Para desarrollar un método LC-TIMS ToF MS/MS para analizar péptidos proteolíticos de histonas, acople un HPLC equipado con una columna C-18 con un instrumento comercial TIMS ToF MS con tecnología pasiva patentada. A continuación, establezca las condiciones de funcionamiento de ionización por nanoelectrospray en 4, voltaje capilar de 500 voltios, desplazamiento de la placa final de 800 voltios, presión del nebulizador de tres bares, gas seco de 10 litros por minuto y calentador seco de 200 grados centígrados. Configure los ajustes de MS en energía de colisión de seis electronvoltios, RF de colisión de 1200 VPP, tiempo de transferencia de 75 microsegundos y almacenamiento previo al pulso de cinco microsegundos.
Ajuste el volumen de inyección a 20 microlitros, correspondientes a ocho microgramos de la muestra, y ajuste el caudal a 0,4 mililitros por minuto. Después de introducir la línea de tiempo de gradiente especificada y la prueba de acetónido con porcentajes de ácido fórmico al 0,1 %, seleccione Aceptar en ambos cuadros emergentes para guardar el método. Ejecute un gradiente de LC no lineal de 60 minutos con agua y acetonitrilo, ambos con ácido fórmico al 0,1 %.
Verifique la elución de la muestra de la HPLC en el ToF de TIMS mediante ionización por nanoelectrospray en modo de ionización positiva. Para identificar secuencias peptídicas y sitios de modificación bajo la herramienta MS-Digest, genere una lista teórica de péptidos utilizando Protein Prospector. A continuación, realice un resumen teórico teniendo en cuenta las condiciones de digestión, el tipo de modificaciones postraduccionales, el rango de tamaño de los péptidos, el rango de detección de masas y el número potencial de escisiones perdidas.
Para analizar los datos adquiridos, busque las masas en varios estados de carga, que van de más uno a más cuatro, para cada péptido teórico. Después de identificar cada relación masa-carga, seleccione el pico y confirme el MSMS utilizando una lista teórica de iones de fragmentación basada en la secuencia peptídica. Incluyendo modificaciones post-traduccionales.
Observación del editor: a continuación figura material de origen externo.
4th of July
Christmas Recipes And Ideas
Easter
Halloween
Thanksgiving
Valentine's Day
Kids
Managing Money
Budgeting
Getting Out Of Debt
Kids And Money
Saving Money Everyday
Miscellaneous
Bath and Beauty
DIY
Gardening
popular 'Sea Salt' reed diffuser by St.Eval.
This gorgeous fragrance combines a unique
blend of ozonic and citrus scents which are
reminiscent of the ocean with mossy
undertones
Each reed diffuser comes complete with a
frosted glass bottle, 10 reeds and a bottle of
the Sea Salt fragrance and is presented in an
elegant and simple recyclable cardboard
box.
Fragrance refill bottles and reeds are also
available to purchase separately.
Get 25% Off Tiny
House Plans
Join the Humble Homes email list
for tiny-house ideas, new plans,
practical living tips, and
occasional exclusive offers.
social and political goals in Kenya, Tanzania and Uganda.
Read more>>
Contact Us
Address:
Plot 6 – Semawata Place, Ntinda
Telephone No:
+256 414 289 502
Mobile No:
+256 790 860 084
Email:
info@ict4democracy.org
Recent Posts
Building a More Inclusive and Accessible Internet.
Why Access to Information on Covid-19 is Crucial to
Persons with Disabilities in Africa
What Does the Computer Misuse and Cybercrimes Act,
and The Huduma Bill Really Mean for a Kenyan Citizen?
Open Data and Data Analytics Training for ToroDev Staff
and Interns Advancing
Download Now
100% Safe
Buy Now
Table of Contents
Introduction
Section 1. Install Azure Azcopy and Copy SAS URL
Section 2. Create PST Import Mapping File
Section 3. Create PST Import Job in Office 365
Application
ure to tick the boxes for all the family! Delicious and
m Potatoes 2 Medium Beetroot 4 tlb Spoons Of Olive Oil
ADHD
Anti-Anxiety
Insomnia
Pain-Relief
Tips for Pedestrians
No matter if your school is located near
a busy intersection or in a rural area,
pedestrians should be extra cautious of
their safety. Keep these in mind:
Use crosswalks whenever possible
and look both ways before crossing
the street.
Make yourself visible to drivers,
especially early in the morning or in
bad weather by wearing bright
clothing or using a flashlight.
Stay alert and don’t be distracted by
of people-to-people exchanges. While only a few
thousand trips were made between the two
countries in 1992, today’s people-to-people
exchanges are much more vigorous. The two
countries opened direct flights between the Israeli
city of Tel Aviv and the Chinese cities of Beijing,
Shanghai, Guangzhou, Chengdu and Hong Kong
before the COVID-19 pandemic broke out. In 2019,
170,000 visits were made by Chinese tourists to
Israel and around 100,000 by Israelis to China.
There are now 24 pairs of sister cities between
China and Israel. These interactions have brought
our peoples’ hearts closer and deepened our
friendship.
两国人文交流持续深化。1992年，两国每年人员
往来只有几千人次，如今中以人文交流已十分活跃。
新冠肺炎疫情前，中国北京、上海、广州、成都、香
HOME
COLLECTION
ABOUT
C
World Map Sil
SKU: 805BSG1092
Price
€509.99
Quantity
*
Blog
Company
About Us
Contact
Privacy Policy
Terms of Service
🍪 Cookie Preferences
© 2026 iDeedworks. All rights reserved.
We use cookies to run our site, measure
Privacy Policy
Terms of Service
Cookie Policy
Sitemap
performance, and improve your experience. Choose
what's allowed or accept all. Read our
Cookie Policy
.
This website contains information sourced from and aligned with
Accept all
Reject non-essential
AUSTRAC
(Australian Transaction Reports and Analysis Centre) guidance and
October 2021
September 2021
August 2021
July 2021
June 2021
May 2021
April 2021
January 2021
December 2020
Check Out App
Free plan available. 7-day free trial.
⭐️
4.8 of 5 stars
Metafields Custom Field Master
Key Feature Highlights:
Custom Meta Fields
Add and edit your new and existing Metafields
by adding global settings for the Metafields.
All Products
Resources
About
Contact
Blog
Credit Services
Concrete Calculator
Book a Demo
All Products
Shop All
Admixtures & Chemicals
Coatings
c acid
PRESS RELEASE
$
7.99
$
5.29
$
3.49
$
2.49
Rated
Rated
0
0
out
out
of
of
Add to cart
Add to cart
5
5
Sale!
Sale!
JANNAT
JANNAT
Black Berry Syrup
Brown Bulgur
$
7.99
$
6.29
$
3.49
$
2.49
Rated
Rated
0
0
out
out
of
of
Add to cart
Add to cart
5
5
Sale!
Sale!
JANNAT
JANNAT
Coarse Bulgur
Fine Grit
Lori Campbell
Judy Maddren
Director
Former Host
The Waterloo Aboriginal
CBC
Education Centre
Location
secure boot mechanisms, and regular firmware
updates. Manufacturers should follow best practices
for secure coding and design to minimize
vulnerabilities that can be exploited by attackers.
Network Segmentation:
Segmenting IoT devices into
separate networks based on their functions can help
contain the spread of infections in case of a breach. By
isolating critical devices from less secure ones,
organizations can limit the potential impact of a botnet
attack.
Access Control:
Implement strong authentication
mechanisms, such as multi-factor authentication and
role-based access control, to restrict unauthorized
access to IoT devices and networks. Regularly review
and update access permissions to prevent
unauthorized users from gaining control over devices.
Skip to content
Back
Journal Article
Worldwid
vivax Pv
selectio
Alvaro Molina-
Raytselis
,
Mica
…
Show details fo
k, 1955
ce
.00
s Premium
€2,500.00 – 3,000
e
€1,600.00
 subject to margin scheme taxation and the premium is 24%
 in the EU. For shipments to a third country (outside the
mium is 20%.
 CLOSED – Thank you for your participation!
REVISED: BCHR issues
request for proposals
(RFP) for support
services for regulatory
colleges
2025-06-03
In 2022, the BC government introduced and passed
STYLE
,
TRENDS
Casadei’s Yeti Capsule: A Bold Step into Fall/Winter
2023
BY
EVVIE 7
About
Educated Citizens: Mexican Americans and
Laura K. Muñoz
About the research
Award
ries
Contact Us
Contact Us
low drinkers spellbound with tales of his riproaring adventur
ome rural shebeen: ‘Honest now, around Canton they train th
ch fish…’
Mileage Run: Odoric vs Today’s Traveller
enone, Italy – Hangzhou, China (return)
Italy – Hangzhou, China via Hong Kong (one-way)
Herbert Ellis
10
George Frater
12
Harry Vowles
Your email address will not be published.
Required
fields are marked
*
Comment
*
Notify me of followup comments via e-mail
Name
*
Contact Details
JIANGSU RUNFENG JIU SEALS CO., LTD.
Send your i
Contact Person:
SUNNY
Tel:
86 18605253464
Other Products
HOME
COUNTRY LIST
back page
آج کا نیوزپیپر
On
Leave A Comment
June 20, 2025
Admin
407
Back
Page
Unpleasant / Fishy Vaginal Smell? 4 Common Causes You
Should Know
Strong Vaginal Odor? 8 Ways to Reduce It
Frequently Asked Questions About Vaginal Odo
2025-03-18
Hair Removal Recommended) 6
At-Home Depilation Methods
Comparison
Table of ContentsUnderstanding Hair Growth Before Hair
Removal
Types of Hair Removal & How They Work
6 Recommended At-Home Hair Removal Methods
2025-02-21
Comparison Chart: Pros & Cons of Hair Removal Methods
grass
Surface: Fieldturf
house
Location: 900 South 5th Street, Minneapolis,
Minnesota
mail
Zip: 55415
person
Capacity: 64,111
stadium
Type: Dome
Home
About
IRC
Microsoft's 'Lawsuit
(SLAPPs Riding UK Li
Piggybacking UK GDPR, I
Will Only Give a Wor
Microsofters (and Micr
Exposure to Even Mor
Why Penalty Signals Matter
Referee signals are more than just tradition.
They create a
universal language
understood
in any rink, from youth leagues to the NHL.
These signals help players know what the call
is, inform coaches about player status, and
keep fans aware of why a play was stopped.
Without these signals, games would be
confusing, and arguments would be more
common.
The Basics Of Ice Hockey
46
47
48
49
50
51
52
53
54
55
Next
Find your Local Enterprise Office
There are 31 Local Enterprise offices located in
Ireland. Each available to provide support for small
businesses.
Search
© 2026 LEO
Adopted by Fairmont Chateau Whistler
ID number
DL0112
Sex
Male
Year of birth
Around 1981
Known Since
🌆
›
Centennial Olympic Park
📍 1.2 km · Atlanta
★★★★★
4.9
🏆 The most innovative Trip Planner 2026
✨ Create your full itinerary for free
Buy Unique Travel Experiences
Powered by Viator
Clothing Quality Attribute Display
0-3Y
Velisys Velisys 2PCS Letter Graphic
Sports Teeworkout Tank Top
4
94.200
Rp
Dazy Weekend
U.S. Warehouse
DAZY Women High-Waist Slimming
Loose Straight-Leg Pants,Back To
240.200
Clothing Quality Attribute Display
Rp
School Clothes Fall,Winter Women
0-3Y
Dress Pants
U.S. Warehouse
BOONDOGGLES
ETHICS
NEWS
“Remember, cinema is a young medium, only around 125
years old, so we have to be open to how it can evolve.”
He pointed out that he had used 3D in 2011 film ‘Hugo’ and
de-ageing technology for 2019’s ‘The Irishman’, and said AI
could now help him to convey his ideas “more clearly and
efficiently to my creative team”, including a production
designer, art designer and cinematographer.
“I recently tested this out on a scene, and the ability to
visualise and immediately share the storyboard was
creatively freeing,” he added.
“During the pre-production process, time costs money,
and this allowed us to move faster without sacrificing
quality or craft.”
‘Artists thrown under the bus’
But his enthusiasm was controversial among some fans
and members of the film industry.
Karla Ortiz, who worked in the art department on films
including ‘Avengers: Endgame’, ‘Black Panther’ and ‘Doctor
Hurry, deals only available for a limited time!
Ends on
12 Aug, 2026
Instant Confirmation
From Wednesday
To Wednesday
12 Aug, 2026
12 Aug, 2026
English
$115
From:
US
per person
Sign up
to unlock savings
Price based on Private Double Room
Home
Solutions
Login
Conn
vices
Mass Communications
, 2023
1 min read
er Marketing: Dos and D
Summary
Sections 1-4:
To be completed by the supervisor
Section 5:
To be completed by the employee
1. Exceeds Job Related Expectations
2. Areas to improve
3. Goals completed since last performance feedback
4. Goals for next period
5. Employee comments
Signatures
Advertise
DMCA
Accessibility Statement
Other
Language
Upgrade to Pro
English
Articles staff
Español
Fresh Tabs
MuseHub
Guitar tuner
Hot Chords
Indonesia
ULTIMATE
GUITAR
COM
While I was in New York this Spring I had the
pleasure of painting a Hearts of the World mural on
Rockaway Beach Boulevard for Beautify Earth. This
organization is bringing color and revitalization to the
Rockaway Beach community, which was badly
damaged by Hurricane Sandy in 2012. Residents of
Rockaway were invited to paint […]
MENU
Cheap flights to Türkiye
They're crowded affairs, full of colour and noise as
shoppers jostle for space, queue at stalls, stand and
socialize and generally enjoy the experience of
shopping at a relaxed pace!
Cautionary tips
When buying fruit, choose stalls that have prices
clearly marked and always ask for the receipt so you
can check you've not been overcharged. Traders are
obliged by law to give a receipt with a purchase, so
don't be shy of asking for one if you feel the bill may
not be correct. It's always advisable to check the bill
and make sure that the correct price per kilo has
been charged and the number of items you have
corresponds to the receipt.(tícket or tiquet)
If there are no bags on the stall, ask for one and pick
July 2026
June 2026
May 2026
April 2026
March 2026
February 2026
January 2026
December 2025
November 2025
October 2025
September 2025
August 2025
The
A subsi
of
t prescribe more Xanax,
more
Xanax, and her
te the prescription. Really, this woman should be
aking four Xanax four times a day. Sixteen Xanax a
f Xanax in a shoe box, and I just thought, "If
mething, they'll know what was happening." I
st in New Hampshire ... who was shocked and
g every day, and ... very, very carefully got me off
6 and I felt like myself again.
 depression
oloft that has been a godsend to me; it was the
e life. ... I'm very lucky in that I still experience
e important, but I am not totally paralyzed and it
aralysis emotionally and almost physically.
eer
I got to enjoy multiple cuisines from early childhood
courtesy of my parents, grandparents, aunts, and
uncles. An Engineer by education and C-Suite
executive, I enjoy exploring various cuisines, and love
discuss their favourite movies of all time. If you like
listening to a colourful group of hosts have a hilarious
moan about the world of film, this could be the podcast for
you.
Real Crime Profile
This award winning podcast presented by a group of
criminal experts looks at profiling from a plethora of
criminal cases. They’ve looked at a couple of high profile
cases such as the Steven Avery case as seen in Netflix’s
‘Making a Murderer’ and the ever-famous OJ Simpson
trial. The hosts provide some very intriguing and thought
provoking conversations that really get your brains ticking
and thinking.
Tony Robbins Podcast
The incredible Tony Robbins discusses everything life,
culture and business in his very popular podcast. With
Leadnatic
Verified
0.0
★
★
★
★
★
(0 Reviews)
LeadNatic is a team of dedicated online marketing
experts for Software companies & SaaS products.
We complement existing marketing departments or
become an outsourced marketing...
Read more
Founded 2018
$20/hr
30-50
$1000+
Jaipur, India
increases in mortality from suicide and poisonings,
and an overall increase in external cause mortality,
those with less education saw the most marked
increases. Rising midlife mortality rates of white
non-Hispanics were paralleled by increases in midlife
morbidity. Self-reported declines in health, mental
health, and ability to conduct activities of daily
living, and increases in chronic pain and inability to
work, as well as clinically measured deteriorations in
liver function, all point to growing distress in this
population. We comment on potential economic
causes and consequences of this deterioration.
Los espectros de fragmentación de los péptidos revelaron tres variantes peptídicas diferentes con varias modificaciones postranscripcionales, incluidos los grupos propionilo y acetilo, en diferentes posiciones. La histona H3 estándar con propionilla exhibió péptidos más largos que la versión no modificada. Las histonas extraídas de las células HeLa S3 mostraron múltiples patrones de modificación postraduccional en las mismas posiciones de aminoácidos.